The ad directs you to the campaign’s website, which details the lack of body diversity in the fashion industry today. “The average US woman has always been represented by models that weigh less, but within 17 years their average weight has dropped significantly,” it said. “Sixty-seven percent of US women are size 14-34. But they’re underrepresented on billboards, magazines, TV… everywhere.”
— Lane Bryant (@lanebryant) August 26, 2015
Though many view it as a positive step that the ad was featured in such an iconic fashion publication, Vogue has also come under fire because the advertisement is the only time plus-sized models are featured throughout the 832-pages. And while many might see it as “just two pages,” others in the industry are applauding a huge success.

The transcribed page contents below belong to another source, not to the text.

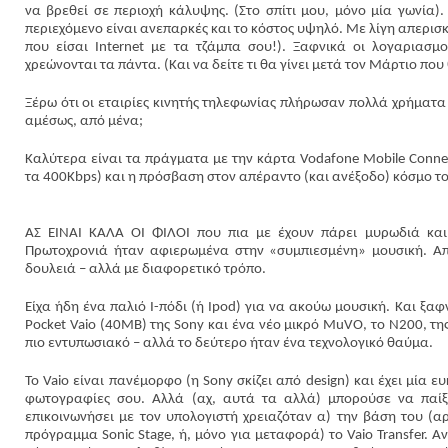
να βρεθεί σε περιοχή κάλυψης. (Στο σπίτι μου, μόνο μία γωνία). 
περιεχόμενο είναι ανεπαρκές και το κόστος υψηλό. Με λίγη απερισκ
που είσαι Internet με τα τζάμπα σου!). Ξαφνικά οι λογαριασμο
χρεώνονται τα πάντα. (Και να δείτε τι θα γίνει μετά τον Μάρτιο που
Ξέρω ότι οι εταιρίες κινητής τηλεφωνίας πλήρωσαν πολλά χρήματα γ
αμέσως, από μένα;
Καλύτερα είναι τα πράγματα με την κάρτα Vodafone Mobile Conne
τα 400Kbps) και η πρόσβαση στον απέραντο (και ανέξοδο) κόσμο το
ΑΣ ΕΙΝΑΙ ΚΑΛΑ ΟΙ ΦΙΛΟΙ που πια με έχουν πάρει μυρωδιά και 
Πρωτοχρονιά ήταν αφιερωμένα στην «συμπιεσμένη» μουσική. Α
δουλειά – αλλά με διαφορετικό τρόπο.
Είχα ήδη ένα παλιό Ι-πόδι (ή Ipod) για να ακούω μουσική. Και ξαφ
Pocket Vaio (40MB) της Sony και ένα νέο μικρό MuVO, το N200, της 
πιο εντυπωσιακό – αλλά το δεύτερο ήταν ένα τεχνολογικό θαύμα.
Το Vaio είναι πανέμορφο (η Sony σκίζει από design) και έχει μία 
φωτογραφίες σου. Αλλά (αχ, αυτά τα αλλά) μπορούσε να παίξε
επικοινωνήσει με τον υπολογιστή χρειαζόταν α) την βάση του (α
πρόγραμμα Sonic Stage, ή, μόνο για μεταφορά) το Vaio Transfer. Α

“It is an advertisement, but it is still an achievement, and it should be seen as one,” said Jenny McQuaile, director of Straight/Curve, a documentary she filmed by speaking with many plus-size models, editors and photographers. “There was a time when you wouldn’t dream of even seeing a plus-size model in an ad in the September issue of Vogue,” she told Mashable.
“What makes anyone think an editorial isn’t going to follow?” added Jessica Lewis, producer of Straight/Curve.
The Huffington Post noted that seven September issues of some of the biggest fashion publications: Vogue, Harper’s Bazaar, W, Elle, Marie Claire, InStyle and Cosmopolitan, featured zero plus-size models in any editorial, and that fact alone tells us that there is a long way to go before we see a change. Actress Melissa McCarthy pointed out that she could get no major designer to dress her curvier shape for the red carpet two years ago and, as a result, has created her own fashion label to help bridge this gap.
“It’s time we see more women on the pages of these magazines, in editorials, which are representative of two-thirds of women out there,” McQuaile continued. “We are making strides, but we still have a ways to go.”